I have been accused of being a people pleaser. I am not so in the traditional sense. Yes. I want to tell people what they want to hear. In part because happy people are good people to be around. But when we start getting into the deep waters I will tell people what they want to hear because it Protects ME. I will tell you the sky is purple if it makes you happy to think so. It is not a falsehood that will crash economies or rupture Space time. But if I have to tell you the sky is purple when it is a blazing blue and you expect me to believe and live as though it is purple... well I have issues with that.
Its like when people say "I am not like that." You can say that. But I do not have to believe it. If you want me to believe it then you have to do things differently than others who have wormed their way to the core only to rape me yet again.
And here is where the writing hiatus comes in. I have a vey big decision to make. I can not make it without knowing, given the PTSD if I have healthy defenses, if his desire to go that deep is healthy (and so far I am told that even in a martital relationship each person has to be individuated so that they do not suffocate one another), if I will ever be able to allow someone as deep as he wants to go & how to identify someone safe to let into that inner sanctum. And if it turns out that there is no way to live with others what the healthy way of living a lone is.
I have not wanted to say that to him because I was afraid of the warning signs that would go off in his head while I am trying to figure this out. But now the push is on because I have done something stupid in the attempt to get answers faster.
It is all part of boundaries. Respect for treading lightly. But he is intense. Even his aunt says so. And for a long time I felt like I was being dragged behind a horse through the desert and expected to keep up without water and rest. He is so far ahead of me in so many ways. When you are not strong there is only so far you can go. And when you are damaged you have to mend it to go forward. I think that mending period is being viewed as stagnation. There is a lot changing on the inside but it will take a while to see the effects. Both of my counselors keep asking me why I want to rush the process. All I have said is that I am 41 and feel that I should be in a better place in my life. Being homeless this time last winter supprts that statement well. But I've been trying to rush because this relationship has been slipping. It has great potential, as he says. And when its good its great.

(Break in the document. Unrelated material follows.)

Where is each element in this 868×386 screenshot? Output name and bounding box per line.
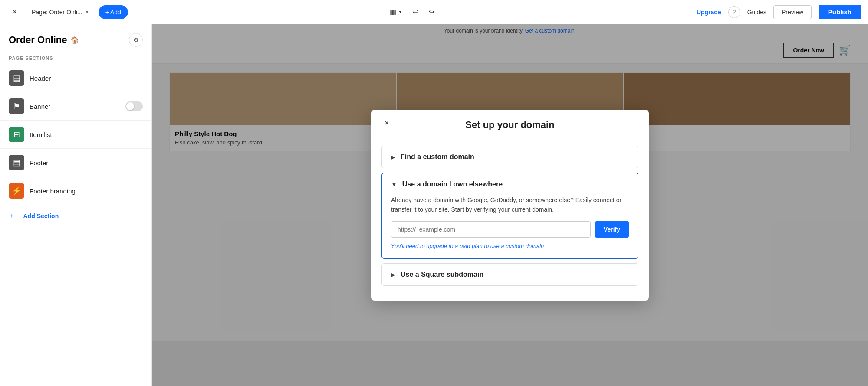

I've thought a lot of things. And I've tested those thoughts. And some of the tests caused bigger problems. Some of the tests brought out solutions. I am no where close to answers that will help though. I know what my gut is telling me. But I don't know if that is anger or rationality. I know what my heart is telling me but I don't know if my heart can always be trusted.
All I know is that I have to set some things aside to work on this issue.